CADETProcess.problem.Problem#

class CADETProcess.problem.Problem(parameter_space: ParameterSpace | None = None, metric_space: MetricSpace | None = None, backend: EvaluationBackend | None = None, name: str | None = None)[source]#

Bases: object

General problem description: parameter space, metric space, backend.

Concrete and directly usable; samplers and surrogates consume it without any optimizer policy.

Parameters:
parameter_spaceParameterSpace, optional

Input domain. A fresh empty space is created when omitted.

metric_spaceMetricSpace, optional

Output declarations. A fresh empty space is created when omitted.

backendEvaluationBackend, optional

Computes the declared metrics for a named assignment. evaluate raises until a backend is set.

namestr, optional

Problem name; used in the string representation.

Examples

>>> problem = Problem(parameter_space, metric_space, backend=pipeline)
>>> results = problem.evaluate({"length": 0.5})
>>> surrogate_problem = problem.with_evaluator(surrogate)
property backend: EvaluationBackend | None#

Active evaluation backend; None until one is set.

evaluate(assignment: Mapping[str, Any], targets: list[str] | None = None) dict[str, Any][source]#

Evaluate the declared metrics for a named parameter assignment.

Delegates to the backend, then validates each declared metric against its declared shape. Backend outputs that are not declared in the metric space (pipeline intermediates) are dropped; declared metric names are always passed to the backend as its targets, so undeclared side-effect nodes (callbacks) never execute. EvaluationFailure values pass through unvalidated; substituting fallback values is optimizer policy and stays out of Problem.

A backend evaluating multiple evaluation objects returns per-object lists (the EvaluationPipeline convention). Such values are reduced to the metric’s declared shape here: the entries belonging to the metric’s declared evaluation_object coordinates are selected and stacked object-major.

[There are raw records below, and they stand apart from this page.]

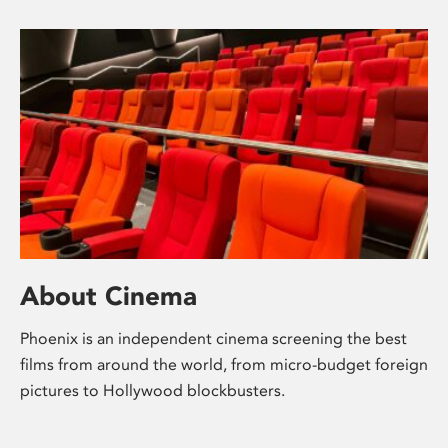
About Cinema
Phoenix is an independent cinema screening the best
films from around the world, from micro-budget foreign
pictures to Hollywood blockbusters.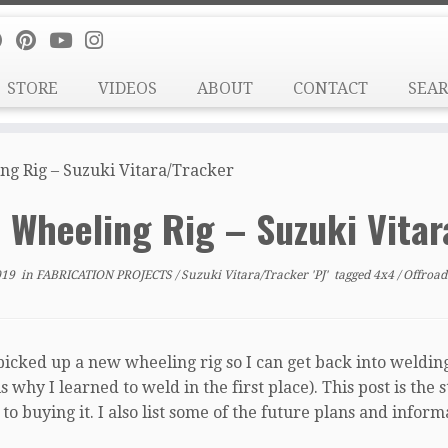
STORE
VIDEOS
ABOUT
CONTACT
SEA
g Rig – Suzuki Vitara/Tracker
 Wheeling Rig – Suzuki Vita
019
in
FABRICATION PROJECTS
/
Suzuki Vitara/Tracker 'PJ'
tagged
4x4
/
Offroa
picked up a new wheeling rig so I can get back into welding
s why I learned to weld in the first place). This post is the
o buying it. I also list some of the future plans and infor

If any selected entry is an EvaluationFailure, the selected per-object list passes through unvalidated instead.

Parameters:
assignmentMapping

Values for the independent parameters by name, in physical units.

targetslist[str], optional

Declared metric names to evaluate. None evaluates all declared metrics. A pipeline backend only executes the subgraph the requested metrics need.

Returns:
dict[str, Any]

Requested metrics in registration order; values are arrays in canonical shape, EvaluationFailure, or a per-object list containing at least one EvaluationFailure.

Raises:
RuntimeError

If no backend is set.

ValueError

If targets contains an undeclared name, the backend result misses a declared metric, or a value does not match its declared shape.

evaluate_batch(assignments: Sequence[Mapping[str, Any]], targets: list[str] | None = None, parallelization_backend: Any = None) list[dict[str, Any]][source]#

Evaluate the declared metrics for a batch of named assignments.

Uniform batch entry point: optimizers, samplers, and surrogate trainers all dispatch populations through this method. Each assignment is evaluated via evaluate; a row whose evaluation raises yields an EvaluationFailure for every requested target instead of aborting the batch. Substituting fallback values for failures remains caller policy.

Parameters:
assignmentsSequence[Mapping]

One named parameter assignment per row, in physical units.

targetslist[str], optional

Declared metric names to evaluate. None evaluates all declared metrics.

parallelization_backendParallelizationBackendBase, optional

When provided, rows are dispatched via backend.evaluate. When None, evaluation is sequential.

Returns:
list[dict[str, Any]]

One result mapping per assignment, in input order.

Raises:
RuntimeError

If no backend is set.

ValueError

If targets contains an undeclared name.

property metric_space: MetricSpace#

Output declarations and annotations.

property parameter_space: ParameterSpace#

Input domain.

with_evaluator(backend: EvaluationBackend) Problem[source]#

Return a new Problem with backend as evaluation backend.

Non-mutating: the original problem keeps its backend and both share the same parameter and metric spaces. Always returns a plain Problem, never a subclass: a surrogate-backed problem carries no optimizer policy.